RECORDS SUPPLIED: Begin

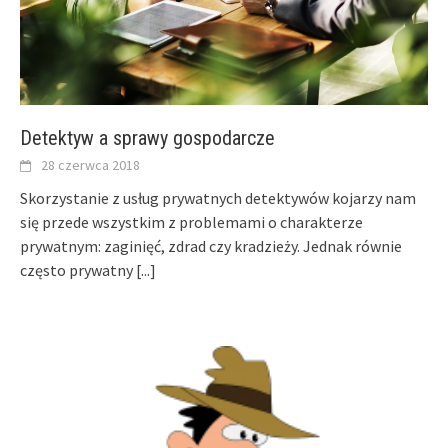
Detektyw a sprawy gospodarcze
28 czerwca 2018
Skorzystanie z usług prywatnych detektywów kojarzy nam
się przede wszystkim z problemami o charakterze
prywatnym: zaginięć, zdrad czy kradzieży. Jednak równie
często prywatny
[...]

RECORDS SUPPLIED: End

WORK TASK:
Only the pictures are to be omitted; the records above must otherwise be reproduced exactly.

RESPONSE BOX:
Detektyw a sprawy gospodarcze
28 czerwca 2018
Skorzystanie z usług prywatnych detektywów kojarzy nam
się przede wszystkim z problemami o charakterze
prywatnym: zaginięć, zdrad czy kradzieży. Jednak równie
często prywatny
[...]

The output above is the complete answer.